Manhattan has a new skyscraper going up and it’s a doozy.
While everybody else was busy during the past decade talking about the new World Trade Center somebody decided to build the old one’s aesthetic equivalent. 432 Park Avenue is everything people wanted in a new World Trade Center, which is really just a little bit of audacity and self-confidence.
The tower is a 1,396’ tall condominium development in midtown Manhattan and is now famous for its slender orthogonal shape and expensive gaudy apartments.
If the Twin Towers’ metaphor was of boxes the Empire State Building and Chrysler Building came in, perhaps this one is a single column on an Excel spreadsheet dragged down, or dragged up, to infinity. In a normal building this monotony is irritating, but this is not a normal building. Instead this boxiness shows a kind of supreme self-confidence last seen in the North and South Towers.
Architecture, or at least architecture education, obsesses over designing buildings that are “interesting. The trouble is that interesting often means one-off, and one-off often means expensive. So architects on a budget who want to be taken seriously go to great lengths to ensure their buildings look more special than they actually are. They disguise conventional steel and concrete skeletons with elaborate skins, or pedestrian windows with strange louvers. The tops of skyscrapers are often festooned with silly appendages that merely grab at the sky and do nothing more. Once you notice this, many tall buildings suddenly seem a bit striving and insecure.
432 Park Avenue has none of this because it is already special. Why bother with a spire on top when the roof is already the highest in New York City? Those perfectly square windows would be boring if they measured 3 feet by 3 feet, but they are 10 feet by 10 feet. Think about that figure for a second. That’s 100 square feet per window; two-thirds the size of a typical cruise ship’s guest room is contained in every single window. It doesn’t need a silly skin or garish paint because the building is already there and it got there the honest way, through proportion.
Designing a 1400-foot tall building to fit within a 30 X 30 meter footprint must have required hard work and actual innovation in material engineering. It must have required original thought. It must make an architect who feels he just “pushed the limits” in designing his friend’s garage office feel a bit silly in comparison.

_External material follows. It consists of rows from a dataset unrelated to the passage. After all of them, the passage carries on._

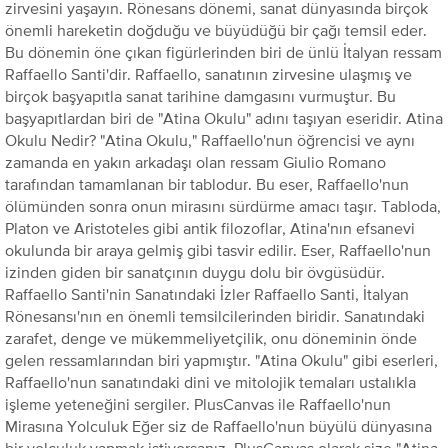
zirvesini yaşayın. Rönesans dönemi, sanat dünyasında birçok
önemli hareketin doğduğu ve büyüdüğü bir çağı temsil eder.
Bu dönemin öne çıkan figürlerinden biri de ünlü İtalyan ressam
Raffaello Santi'dir. Raffaello, sanatının zirvesine ulaşmış ve
birçok başyapıtla sanat tarihine damgasını vurmuştur. Bu
başyapıtlardan biri de "Atina Okulu" adını taşıyan eseridir. Atina
Okulu Nedir? "Atina Okulu," Raffaello'nun öğrencisi ve aynı
zamanda en yakın arkadaşı olan ressam Giulio Romano
tarafından tamamlanan bir tablodur. Bu eser, Raffaello'nun
ölümünden sonra onun mirasını sürdürme amacı taşır. Tabloda,
Platon ve Aristoteles gibi antik filozoflar, Atina'nın efsanevi
okulunda bir araya gelmiş gibi tasvir edilir. Eser, Raffaello'nun
izinden giden bir sanatçının duygu dolu bir övgüsüdür.
Raffaello Santi'nin Sanatındaki İzler Raffaello Santi, İtalyan
Rönesansı'nın en önemli temsilcilerinden biridir. Sanatındaki
zarafet, denge ve mükemmeliyetçilik, onu döneminin önde
gelen ressamlarından biri yapmıştır. "Atina Okulu" gibi eserleri,
Raffaello'nun sanatındaki dini ve mitolojik temaları ustalıkla
işleme yeteneğini sergiler. PlusCanvas ile Raffaello'nun
Mirasına Yolculuk Eğer siz de Raffaello'nun büyülü dünyasına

A lot of people find success in built form terribly upsetting, and articles about the structure have titles like “The House That Inequality Built.” But remember, the Twin Towers represented another kind of triumph: that of postwar American office culture. The same people who consider it obscene that 432 Park Avenue will only have 89 or so apartments would likely have been disgusted that the original towers held around 50,000 office workers on a given day.
On second thought perhaps that is a problem: that the cockiest building since the original twin towers is meant for just a handful of zillionaires. Maybe Manhattan really is becoming a fortress for the global plutocrats. Maybe Larry Silverstein should have built two 432 Park Avenues on ground zero, with the same proportions but 1,776 feet tall. Maybe he should have stuck with Daniel Libenskind’s original design for 1 WTC, which was much more adventurous. But he didn’t do any of those things. Perhaps this shows the real issue: how the increasingly nasty, political, and expensive process of completing large projects prevents normal people from enjoying interesting new buildings.